The South African PGM market is currently under immense pressure as low margins due to low platinum prices and the strong rand are forcing producers to idle high-cost shafts. Low profitability can be mitigated by closure or curtailments of output.

However, the South African government could help the industry in fast-tracking the development of the fuel cell industry, which could potentially absorb a chunk of the demand lost from autocatalysts. Some PGM miners, for example Amplats and Implats, have started introducing such opportunities at their operations. Implats has already introduced hydrogen-powered forklifts and stationary fuel cell power generators at its Springs refinery while plans to debut underground fuel cell dozers have been tabled by both Amplats and Implats.

Essentially it all needs to start at home: South Africa has a lot more opportunities available to drive the fuel cell industry forward such as encouraging the use of fuel cell power to help set up mobile clinics in remote areas, and electrifying rural South Africa in general.

How has recycled platinum affected new demand?

Recycled platinum increased by about 3% over 2017 and contributed about 24% to global supply, which significantly reduced South Africa’s share to 55% of global supply compared to 72% of mined supply.

Recycling is set to increase further in the next few years as more diesel vehicles’ autocatalysts (about 60% of recycling) become available due to the ongoing anti-diesel sentiment. The availability of cars for scrapping is not the only driver for recycling; the price of steel scrap is the main driver as recyclers chase profits in this tight-margin industry.

Is legislation related to the automotive sector affecting PGM demand?

The impact of legislation in the automotive sector is both positive and negative for PGM demand, as there is a general shift away from polluting vehicles towards cleaner cars.

Positive: New laws on car exhaust emissions require automakers to reduce harmful emissions of carbon, hydrocarbons, nitrogen and particulates. In order to achieve this reduction, PGM catalysts are required and for optimum results one has to load more catalyst. Palladium is therefore expected to gain from a shift to more hybrids as these require much higher catalyst loadings due to engines’ relatively lower operating temperatures. Platinum will gain from use in fuel cell vehicles. A threat exists as US President Donald Trump is set to roll back vehicle emissions standards set out by his predecessor Barack Obama. However the state of California indicated that it would fight this move.

Negative: The move away from ICEs will affect PGM demand negatively as most electric cars use non-PGM-containing batteries, such as lithium-ion batteries.

What is the outlook (demand/supply) for PGMs in 2018?
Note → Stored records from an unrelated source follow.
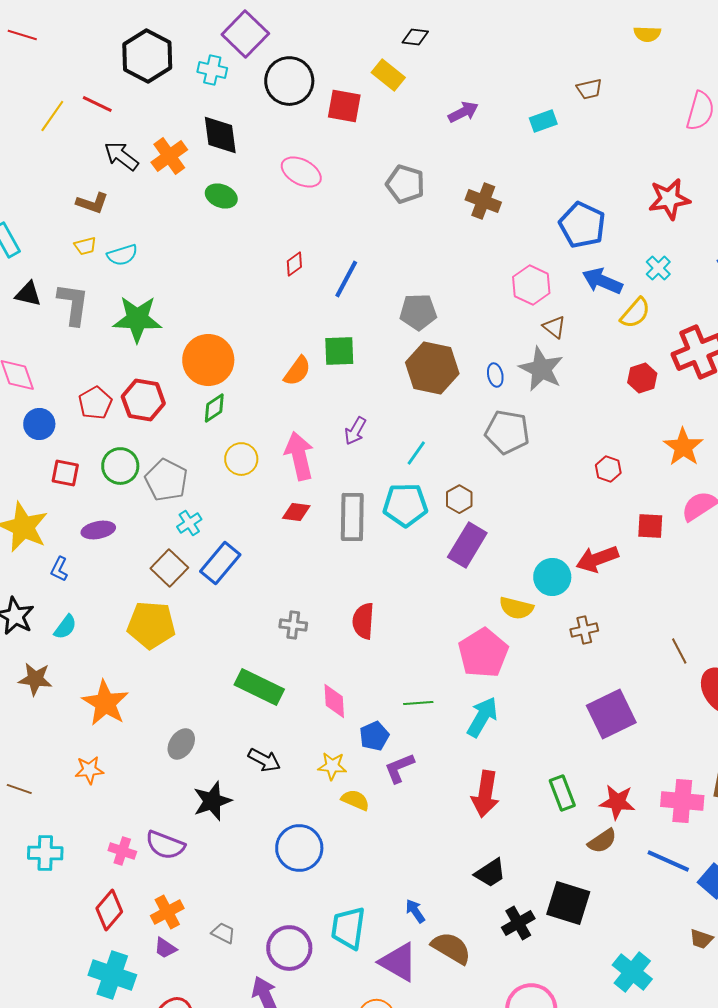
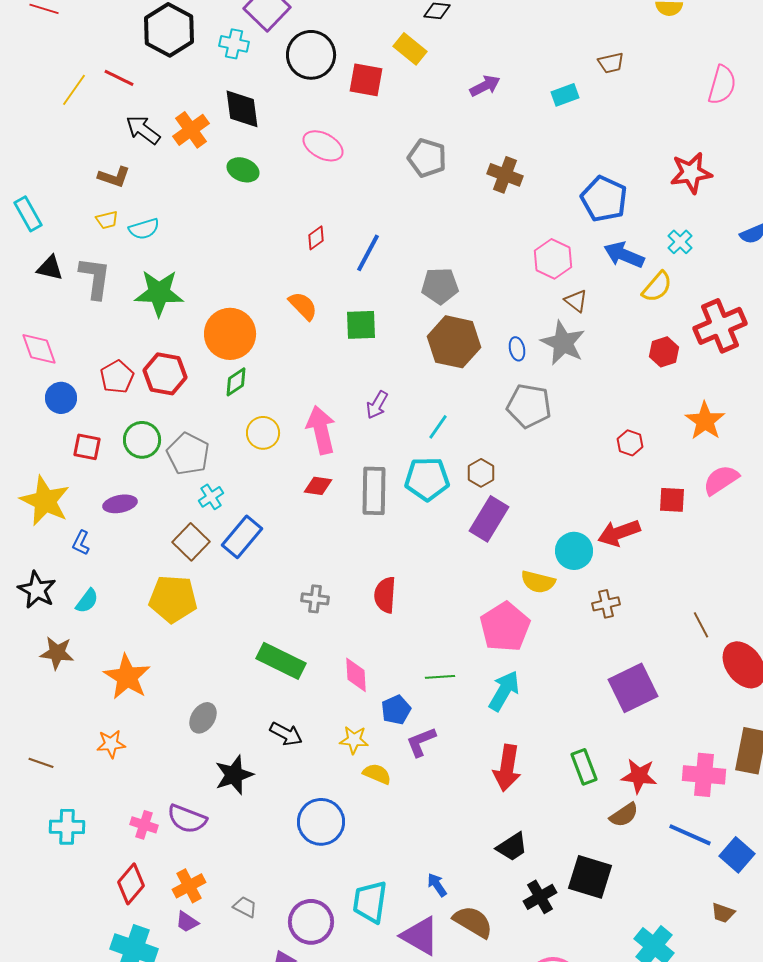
orange semicircle: (297, 371) -> (303, 306), moved, turned -80

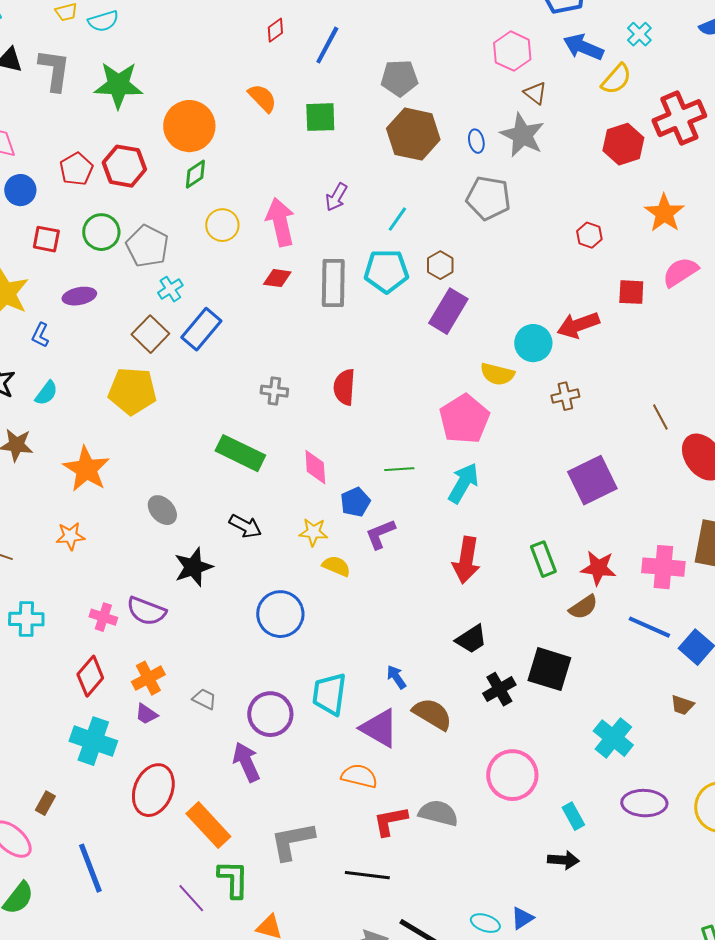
red hexagon: (664, 352) -> (623, 144), size x1.4
gray ellipse: (203, 718) -> (162, 510), turned -76

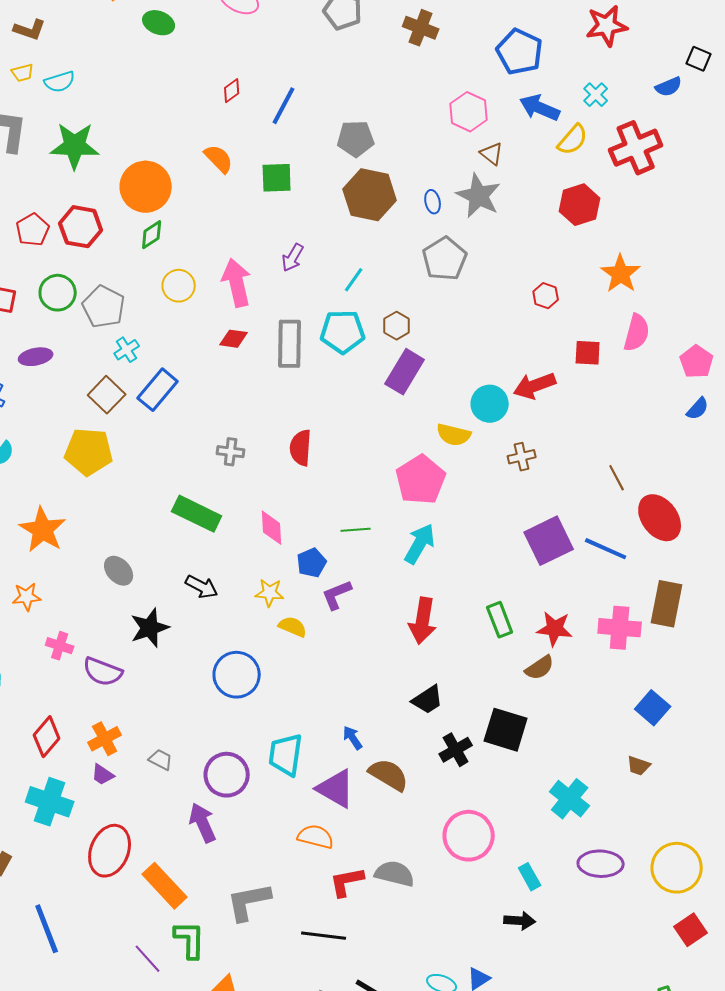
red cross: (679, 118) -> (636, 148), moved
gray pentagon: (488, 198) -> (445, 259), turned 30
pink semicircle: (680, 272) -> (637, 333), turned 138
pink cross: (103, 617) -> (60, 646), moved
blue line: (649, 627) -> (606, 549), moved

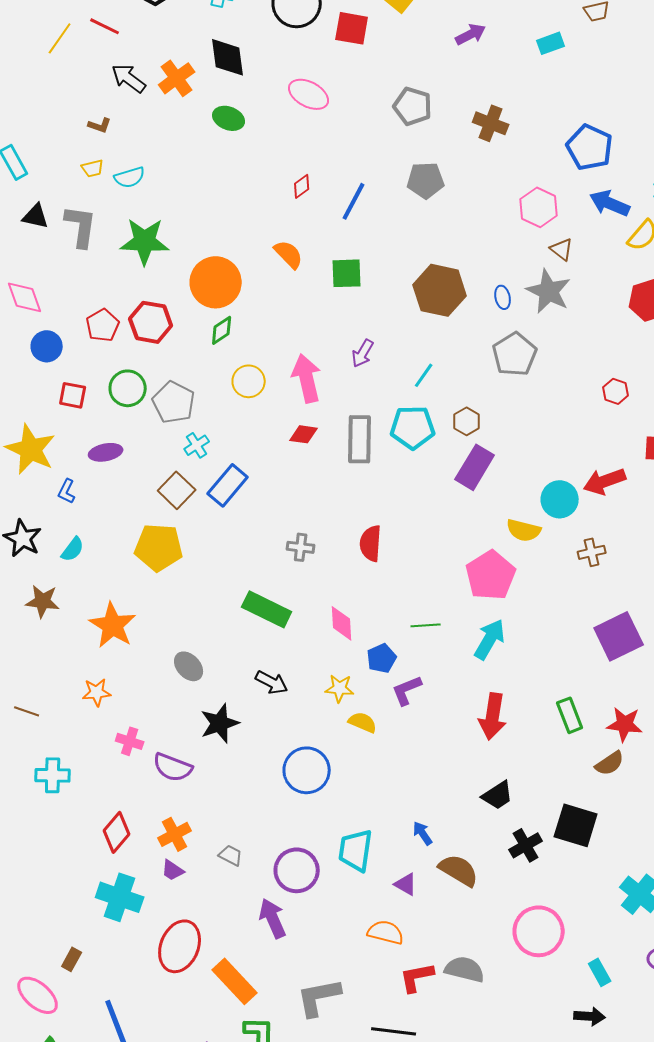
brown L-shape: (30, 30) -> (100, 125), size x0.7
gray pentagon: (356, 139) -> (426, 180), moved
purple triangle: (336, 789) -> (406, 884), size x0.6

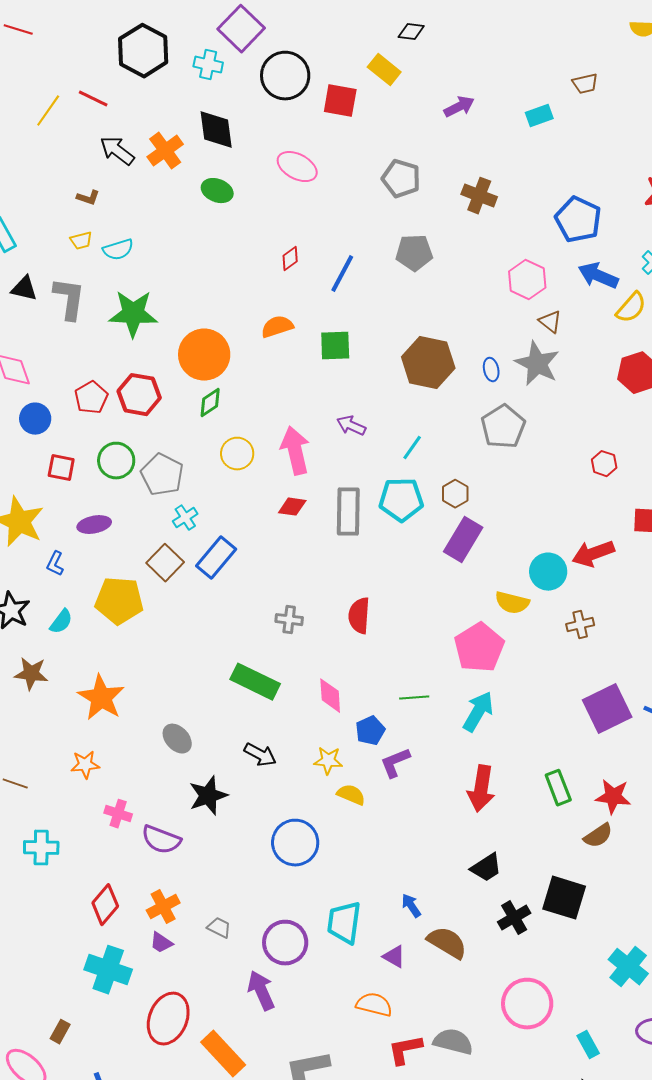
orange semicircle: (289, 254) -> (277, 327), turned -64
purple arrow: (363, 353) -> (351, 426), turned 84
yellow pentagon: (159, 547) -> (119, 601), moved

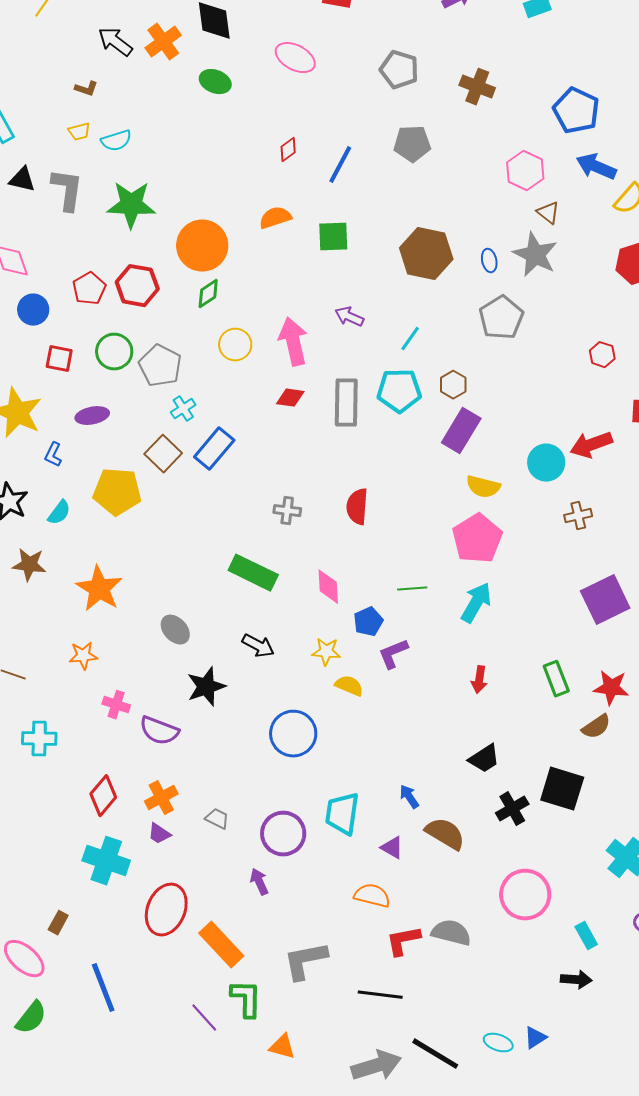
yellow semicircle: (512, 603) -> (483, 487), moved
red arrow: (481, 789) -> (479, 680), size x0.6
purple arrow: (261, 991) -> (259, 882), size x0.7

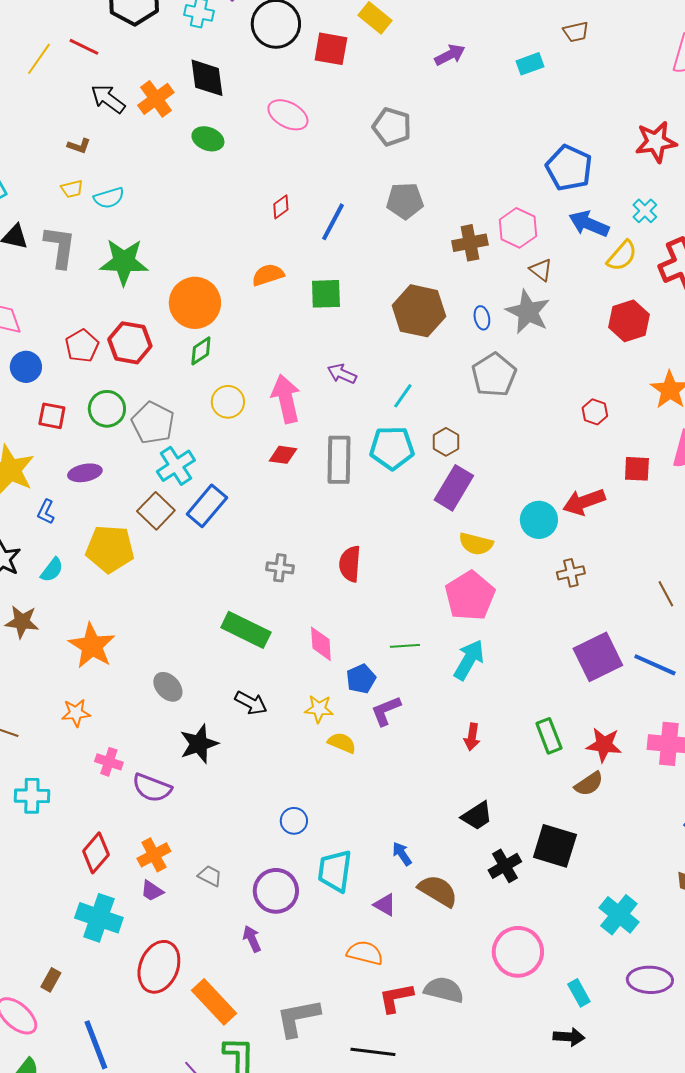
brown cross: (477, 87) -> (470, 243), moved, turned -32
cyan cross: (183, 409) -> (176, 466), size x1.5
blue circle: (293, 734) -> (294, 821), moved, size x0.6

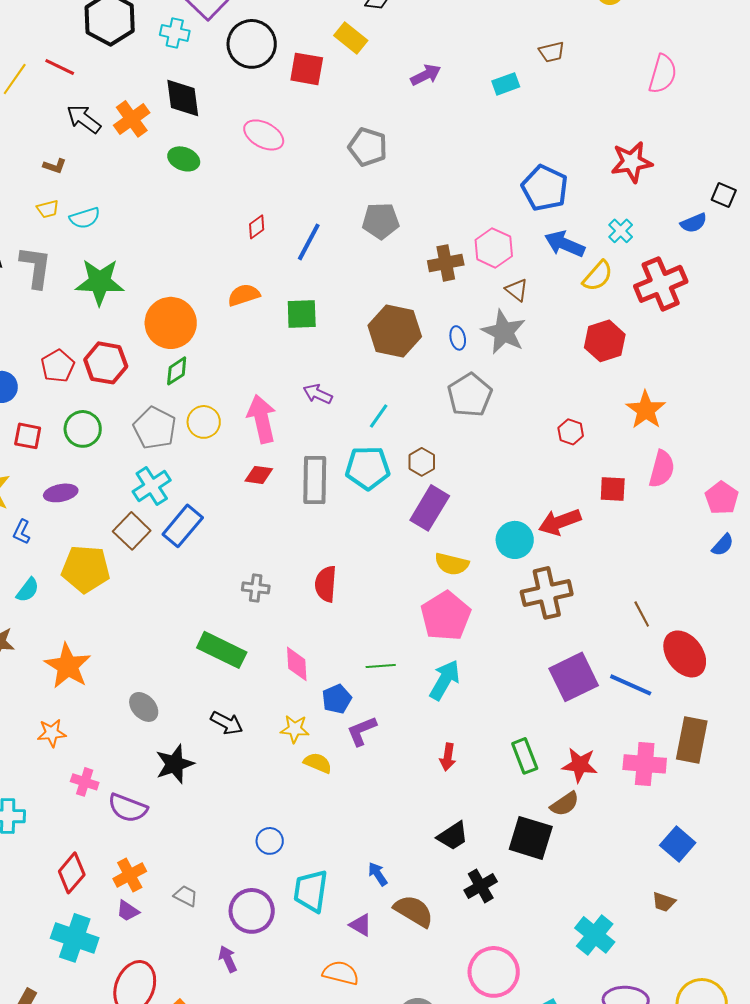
gray pentagon: (153, 423) -> (155, 428), moved
brown cross: (571, 573) -> (547, 593), size x1.8
black square: (555, 846) -> (531, 838), moved

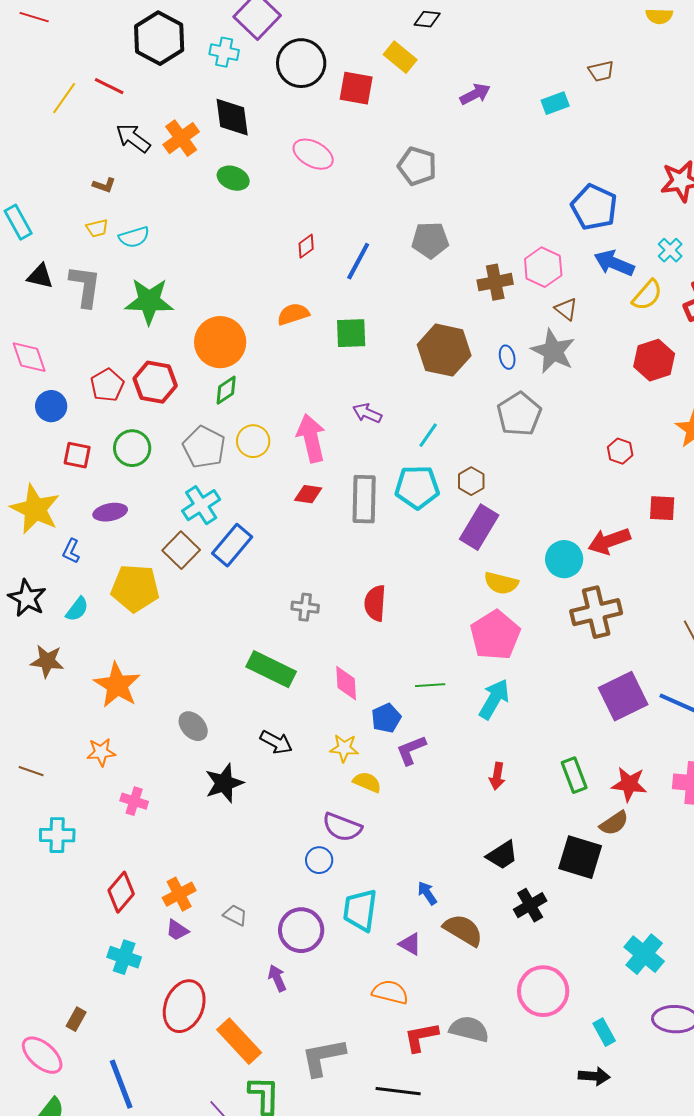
purple semicircle: (128, 808) -> (342, 827), moved
cyan cross: (75, 938) -> (124, 957), size x0.7

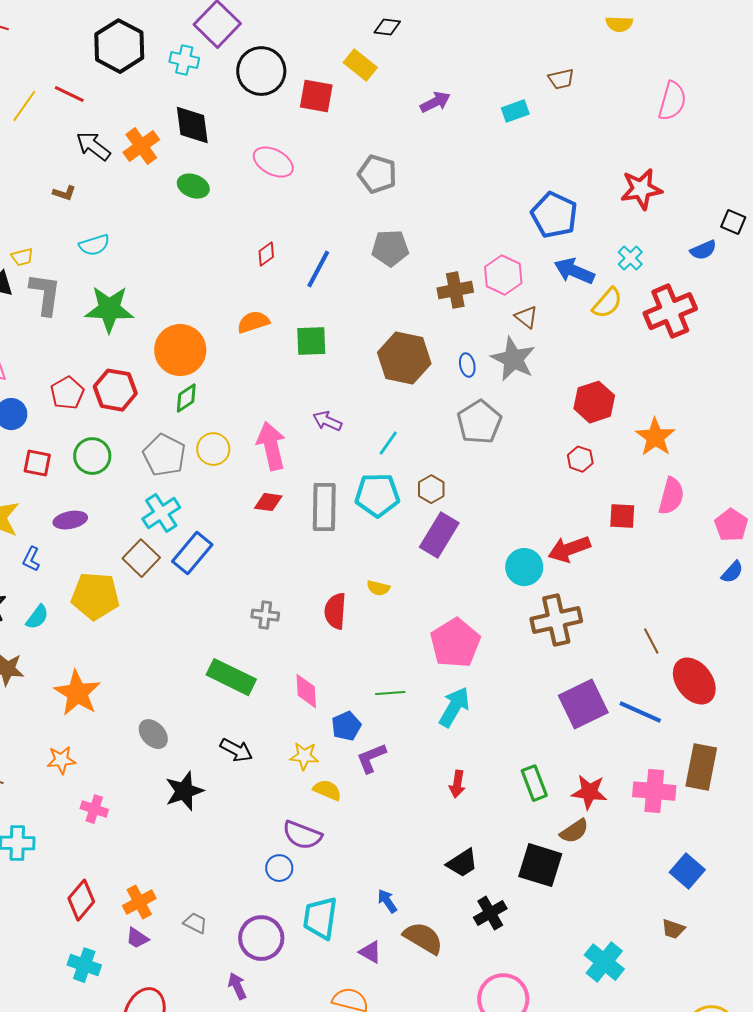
yellow trapezoid: (97, 228) -> (22, 257), moved
red hexagon: (654, 360) -> (594, 402), moved
yellow semicircle: (501, 583) -> (378, 588), moved, size x0.7

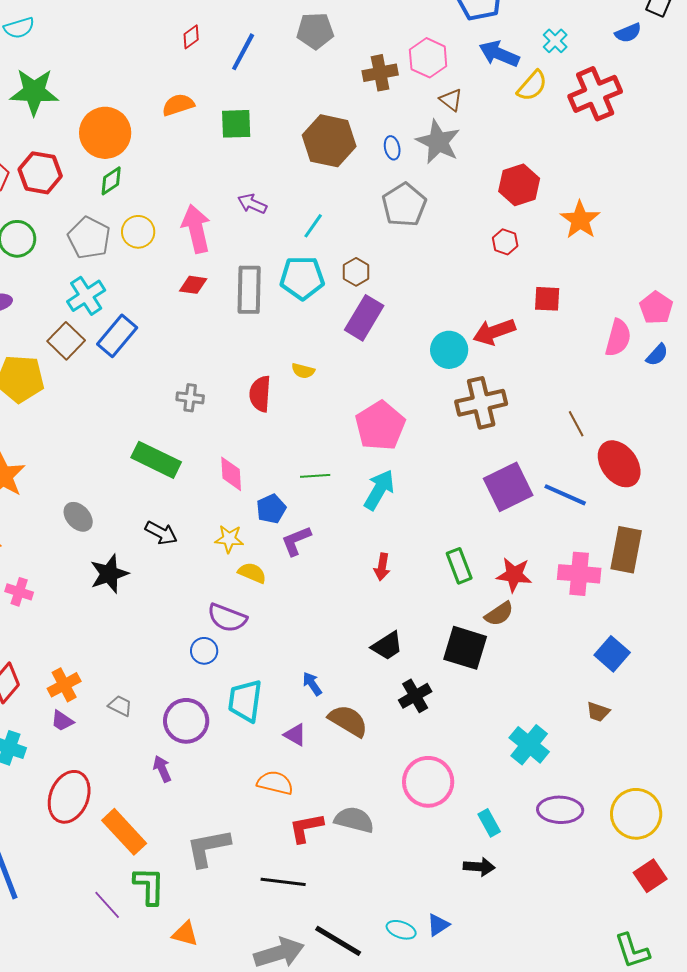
pink semicircle: (671, 496) -> (618, 338), moved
The outlook for demand/supply for the three PGMs differs, although it’s driven by the same factor. Platinum has a slightly negative outlook in 2018 as the diesel taint continues to weigh negatively on demand. But this decline is expected to be cushioned by a rise in the jewellery market, safe haven buying with more geopolitical tensions and some replacement of palladium in petrol cars. Supply is expected to decline in 2018 as South African miners curb output due to tight margins as done by Amplats and Implats.

Palladium has a positive outlook, although this optimism may lead to its demise. Petrol car sales growth (at the expense of diesel) coupled with more stringent laws on emissions will benefit palladium, but the sharp rise in prices due to demand rising faster than supply should weigh on demand. Supply is expected to increase as North America and Russia ramp up, further supported by higher output from South Africa’s northern limb of the Bushveld Complex (all these regions have more palladium than platinum in their ore bodies).

Rhodium is expected to increase the most as it gains from both new car sales (petrol and diesel) and retrofits of older polluting diesel cars in the EU in order to combat pollution while avoiding driving bans. Supply should fall on closure of South African shafts (80% of global supply).